## TASK DIRECTIONS:
Whatever precedes the line containing "What elements are present" is not copied; that line and every line after it through the final one below are copied exactly, except pictures.

TASK MATERIAL START

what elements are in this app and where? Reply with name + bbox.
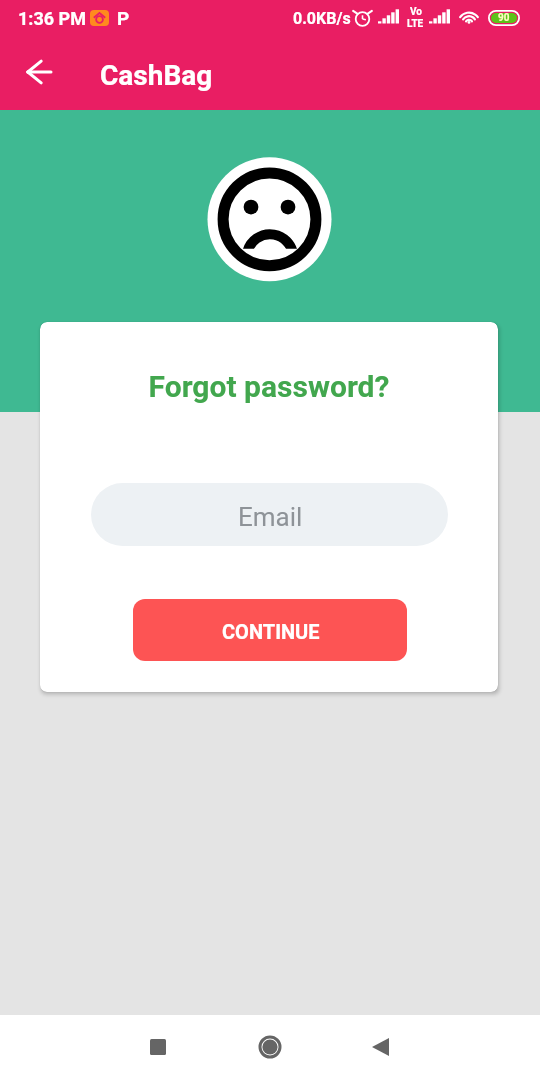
staticText: Email bbox=[238, 502, 303, 532]
staticText: CONTINUE bbox=[222, 620, 320, 643]
staticText: Forgot password? bbox=[40, 369, 498, 404]
staticText: 90 bbox=[498, 12, 510, 24]
staticText: 0.0KB/s bbox=[293, 9, 351, 28]
button[interactable]: Home bbox=[240, 1017, 300, 1077]
staticText: CashBag bbox=[100, 59, 213, 92]
button[interactable]: Back bbox=[350, 1017, 410, 1077]
staticText: 1:36 PM bbox=[18, 8, 86, 29]
button[interactable]: Back bbox=[9, 42, 69, 102]
staticText: P bbox=[117, 7, 130, 29]
button[interactable]: Recent apps bbox=[128, 1017, 188, 1077]
staticText: Vo bbox=[410, 6, 422, 18]
staticText: LTE bbox=[407, 18, 424, 30]
button[interactable]: CONTINUE bbox=[133, 599, 407, 661]
button[interactable]: Email bbox=[91, 483, 448, 546]
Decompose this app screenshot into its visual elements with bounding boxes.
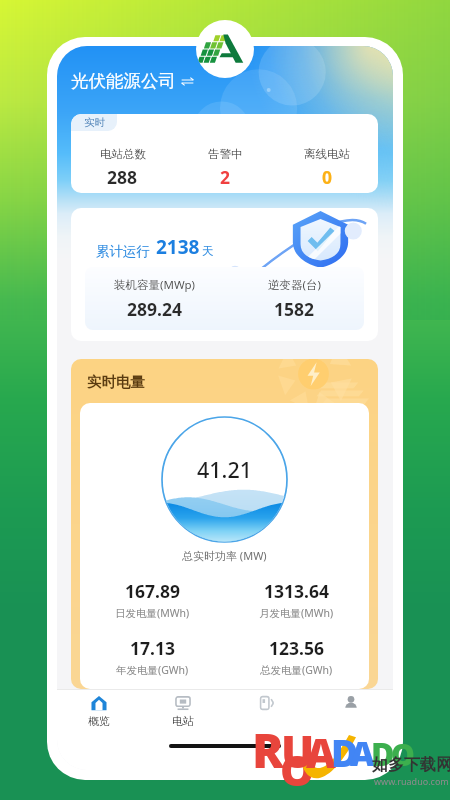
staticText: A xyxy=(306,724,336,780)
staticText: 日发电量(MWh) xyxy=(115,606,190,620)
staticText: A xyxy=(350,730,375,776)
button[interactable]: 实时 xyxy=(71,114,378,193)
staticText: 总发电量(GWh) xyxy=(260,663,333,677)
staticText: 17.13 xyxy=(130,636,175,660)
staticText: 装机容量(MWp) xyxy=(114,277,195,293)
staticText: 概览 xyxy=(88,714,110,728)
staticText: D xyxy=(371,732,395,776)
button[interactable]: 累计运行 xyxy=(71,208,378,341)
staticText: 167.89 xyxy=(125,579,180,603)
staticText: 总实时功率 (MW) xyxy=(182,548,267,563)
staticText: 月发电量(MWh) xyxy=(259,606,334,620)
staticText: U xyxy=(281,721,315,781)
button[interactable]: Power stations xyxy=(141,690,225,730)
staticText: D xyxy=(331,727,359,777)
staticText: 累计运行 xyxy=(96,243,150,260)
staticText: 电站总数 xyxy=(100,147,146,161)
staticText: O xyxy=(280,740,315,799)
staticText: 告警中 xyxy=(208,147,243,161)
other: App logo xyxy=(196,20,254,78)
staticText: R xyxy=(252,718,284,782)
staticText: 光伏能源公司 xyxy=(71,70,176,92)
staticText: O xyxy=(391,734,415,775)
staticText: 实时 xyxy=(84,116,105,129)
staticText: 天 xyxy=(202,244,214,258)
staticText: 1313.64 xyxy=(264,579,329,603)
button[interactable]: Overview xyxy=(57,690,141,730)
staticText: 逆变器(台) xyxy=(268,277,321,293)
button[interactable]: Profile xyxy=(309,690,393,730)
staticText: 41.21 xyxy=(197,455,253,484)
staticText: 离线电站 xyxy=(304,147,350,161)
staticText: 123.56 xyxy=(269,636,324,660)
staticText: www.ruaduo.com xyxy=(374,775,449,787)
staticText: 288 xyxy=(107,165,138,189)
staticText: 289.24 xyxy=(127,297,182,321)
staticText: 2138 xyxy=(156,234,200,260)
staticText: 实时电量 xyxy=(87,373,145,391)
staticText: 如多下载网 xyxy=(372,755,450,775)
button[interactable]: Devices xyxy=(225,690,309,730)
staticText: 1582 xyxy=(274,297,315,321)
staticText: 电站 xyxy=(172,714,194,728)
staticText: 2 xyxy=(220,165,231,189)
staticText: 0 xyxy=(322,165,333,189)
staticText: 年发电量(GWh) xyxy=(116,663,189,677)
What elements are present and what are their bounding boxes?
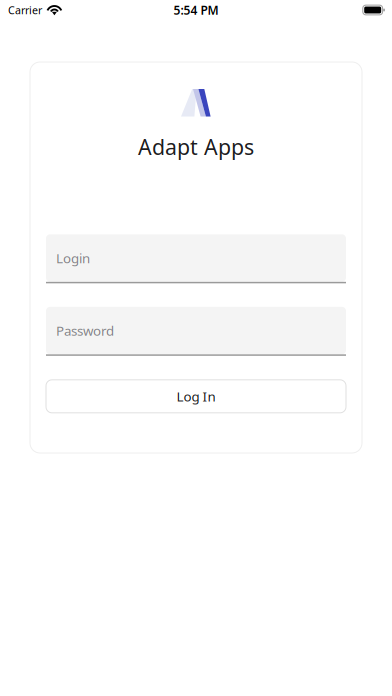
staticText: Log In — [176, 388, 216, 405]
staticText: Carrier — [8, 3, 42, 17]
staticText: 5:54 PM — [174, 2, 218, 18]
staticText: Adapt Apps — [138, 132, 254, 161]
button[interactable]: Log In — [46, 380, 346, 413]
button[interactable]: Login — [46, 234, 346, 283]
staticText: Login — [56, 249, 90, 267]
button[interactable]: Password — [46, 307, 346, 356]
staticText: Password — [56, 322, 114, 339]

TASK MATERIAL END

## ANSWER:
What elements are present and what are their bounding boxes?
staticText: Log In — [176, 388, 216, 405]
staticText: Carrier — [8, 3, 42, 17]
staticText: 5:54 PM — [174, 2, 218, 18]
staticText: Adapt Apps — [138, 132, 254, 161]
button[interactable]: Log In — [46, 380, 346, 413]
button[interactable]: Login — [46, 234, 346, 283]
staticText: Login — [56, 249, 90, 267]
button[interactable]: Password — [46, 307, 346, 356]
staticText: Password — [56, 322, 114, 339]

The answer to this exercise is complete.